- [EXERCISE OBJECTIVE] Search the data for the string "President", and report each line where it is found.

[Dataset entries]
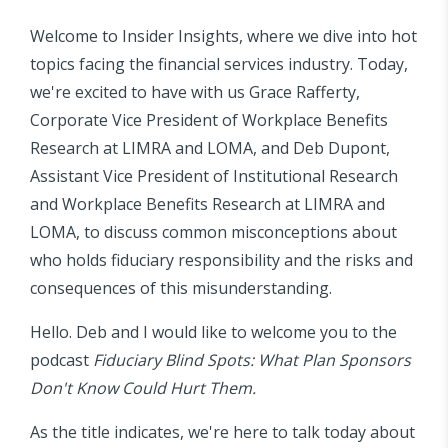
Welcome to Insider Insights, where we dive into hot
topics facing the financial services industry. Today,
we're excited to have with us Grace Rafferty,
Corporate Vice President of Workplace Benefits
Research at LIMRA and LOMA, and Deb Dupont,
Assistant Vice President of Institutional Research
and Workplace Benefits Research at LIMRA and
LOMA, to discuss common misconceptions about
who holds fiduciary responsibility and the risks and
consequences of this misunderstanding.
Hello. Deb and I would like to welcome you to the
podcast
Fiduciary Blind Spots: What Plan Sponsors
Don't Know Could Hurt Them.
As the title indicates, we're here to talk today about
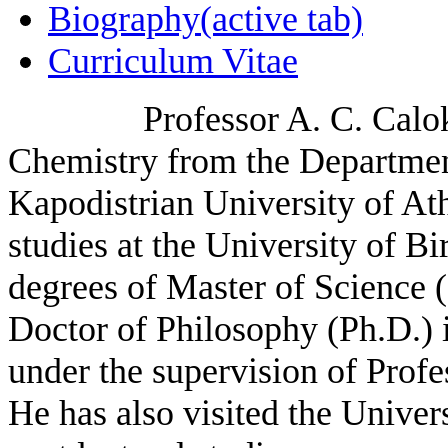
Biography
(active tab)
Curriculum Vitae
Professor A. C. Calokerin
Chemistry from the Departmen
Kapodistrian University of At
studies at the University of 
degrees of Master of Science 
Doctor of Philosophy (Ph.D.) 
under the supervision of Prof
He has also visited the Univer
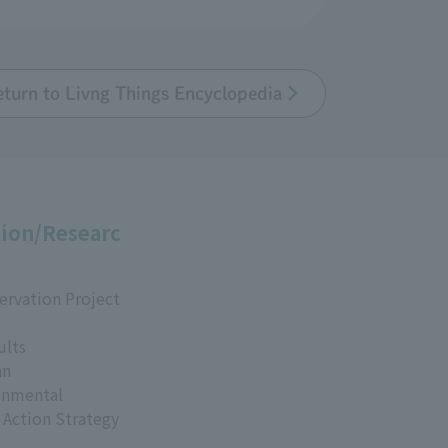
eturn to Livng Things Encyclopedia
ion/Researc
ervation Project
ults
an
onmental
 Action Strategy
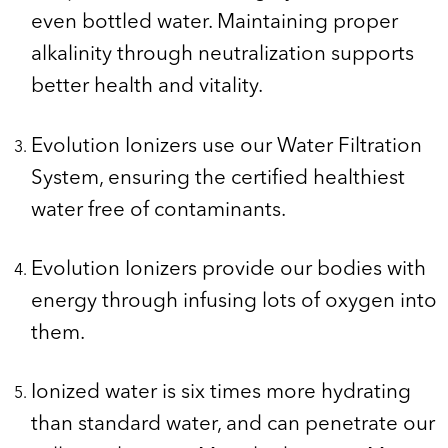
even bottled water. Maintaining proper
alkalinity through neutralization supports
better health and vitality.
Evolution Ionizers use our Water Filtration
System, ensuring the certified healthiest
water free of contaminants.
Evolution Ionizers provide our bodies with
energy through infusing lots of oxygen into
them.
Ionized water is six times more hydrating
than standard water, and can penetrate our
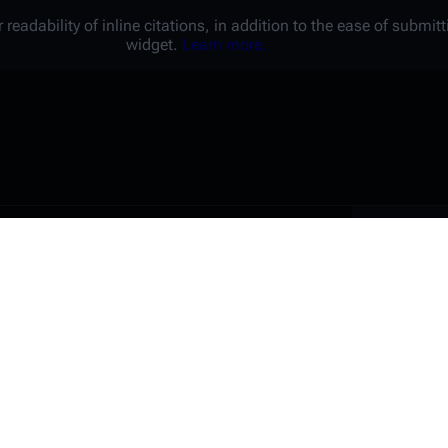
 readability of inline citations, in addition to the ease of submi
widget.
Learn more.
Battl
e a unique password that you
peopl
er website.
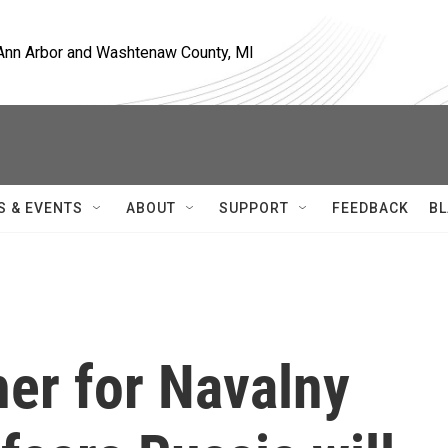
, Ann Arbor and Washtenaw County, MI
S & EVENTS
ABOUT
SUPPORT
FEEDBACK
BL
er for Navalny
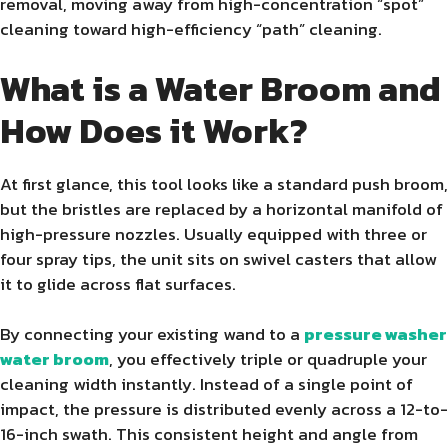
removal, moving away from high-concentration “spot”
cleaning toward high-efficiency “path” cleaning.
What is a Water Broom and
How Does it Work?
At first glance, this tool looks like a standard push broom,
but the bristles are replaced by a horizontal manifold of
high-pressure nozzles. Usually equipped with three or
four spray tips, the unit sits on swivel casters that allow
it to glide across flat surfaces.
By connecting your existing wand to a
pressure washer
water broom
, you effectively triple or quadruple your
cleaning width instantly. Instead of a single point of
impact, the pressure is distributed evenly across a 12-to-
16-inch swath. This consistent height and angle from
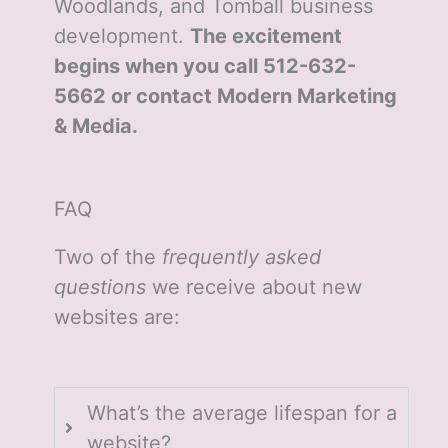
Woodlands, and Tomball business
development.
The excitement
begins when you call 512-632-
5662 or contact Modern Marketing
& Media.
FAQ
Two of the
frequently asked
questions
we receive about new
websites are:
What’s the average lifespan for a
website?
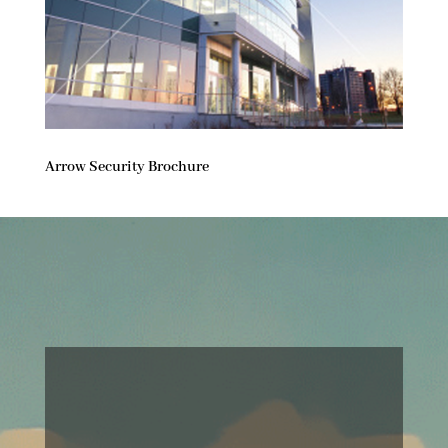
Arrow Security Brochure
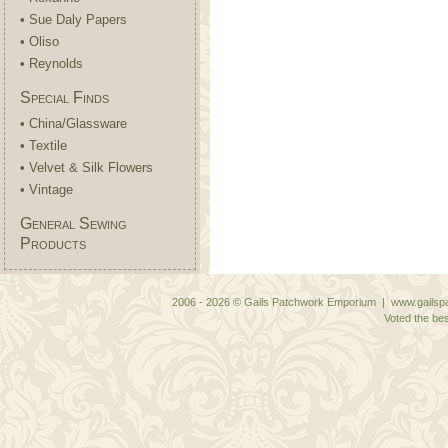
• Sue Daly Papers
• Oliso
• Reynolds
Special Finds
• China/Glassware
• Textile
• Velvet & Silk Flowers
• Vintage
General Sewing
Products
2006 - 2026 © Gails Patchwork Emporium | www.gailspa
Voted the bes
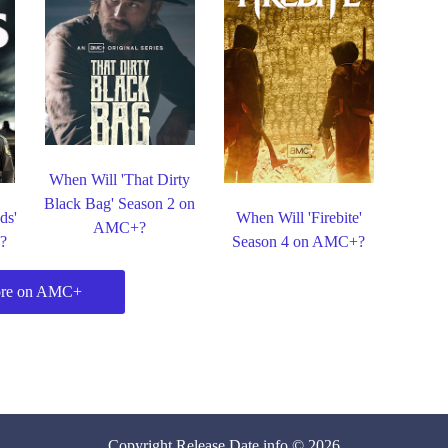
When Will 'That Dirty
Black Bag' Season 2 on
ds'
When Will 'Firebite'
AMC+?
?
Season 4 on AMC+?
re on AMC+
Copyright
Release Date
.info © 2026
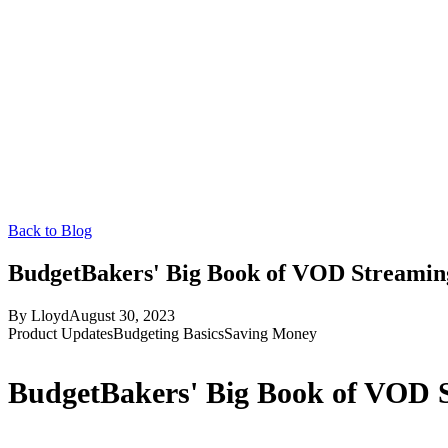
Back to Blog
BudgetBakers' Big Book of VOD Streaming
By
Lloyd
August 30, 2023
Product Updates
Budgeting Basics
Saving Money
BudgetBakers' Big Book of VOD S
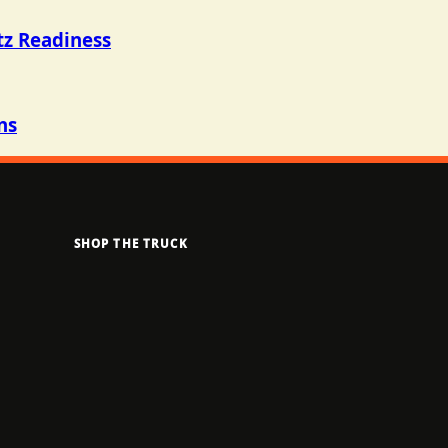
tz Readiness
ns
SHOP THE TRUCK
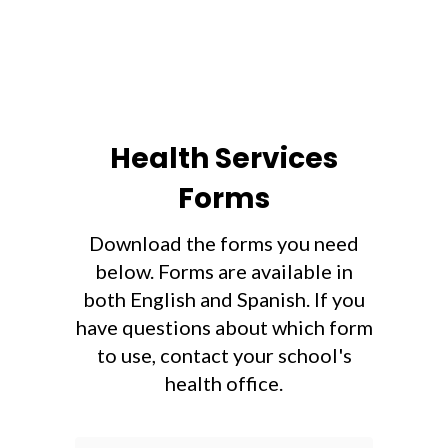
Health Services
Forms
Download the forms you need
below. Forms are available in
both English and Spanish. If you
have questions about which form
to use, contact your school's
health office.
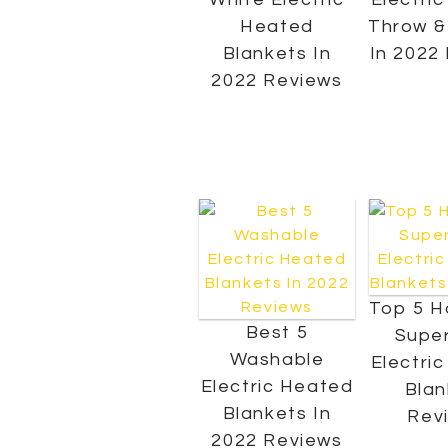
Heated
Throw &
Blankets In
In 2022
2022 Reviews
Top 5 H
Best 5
Super
Washable
Electri
Electric Heated
Blan
Blankets In
Rev
2022 Reviews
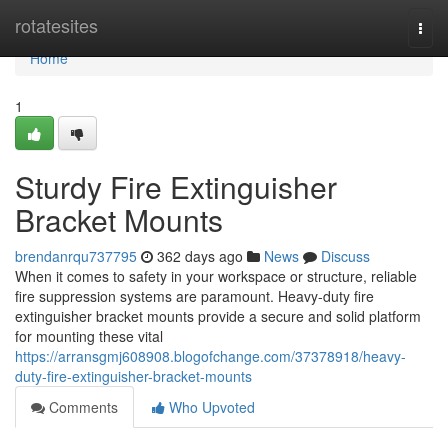
Home
rotatesites
Togg
navi
Home
1
Sturdy Fire Extinguisher
Bracket Mounts
brendanrqu737795
362 days ago
News
Discuss
When it comes to safety in your workspace or structure, reliable
fire suppression systems are paramount. Heavy-duty fire
extinguisher bracket mounts provide a secure and solid platform
for mounting these vital
https://arransgmj608908.blogofchange.com/37378918/heavy-
duty-fire-extinguisher-bracket-mounts
Comments
Who Upvoted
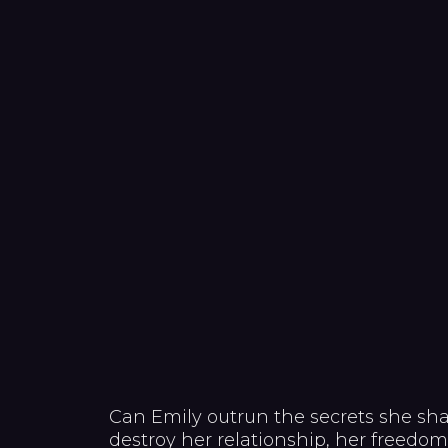
Can Emily outrun the secrets she shar
destroy her relationship, her freedo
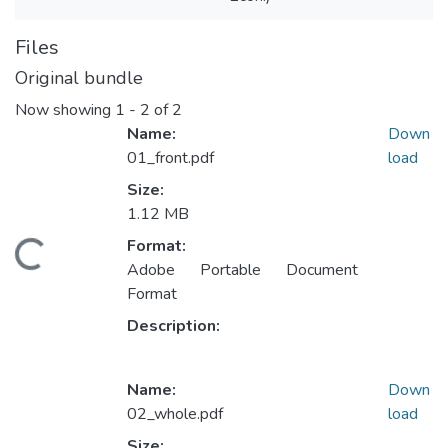
Files
Original bundle
Now showing
1 - 2 of 2
Name:
Down
01_front.pdf
load
Size:
1.12 MB
Format:
ading...
Adobe Portable Document
Format
Description:
Name:
Down
02_whole.pdf
load
Size:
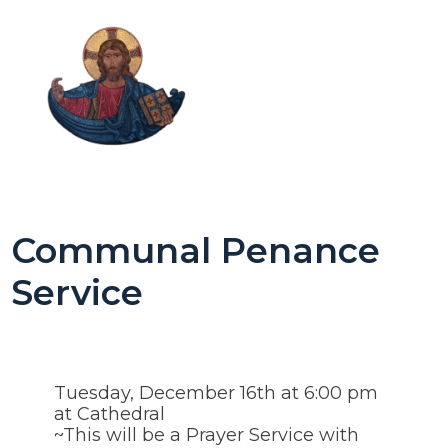
Communal Penance
Service
Tuesday, December 16th at 6:00 pm
at Cathedral
~This will be a Prayer Service with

- [TASK RESULT]
Corporate Vice President of Workplace Benefits
Assistant Vice President of Institutional Research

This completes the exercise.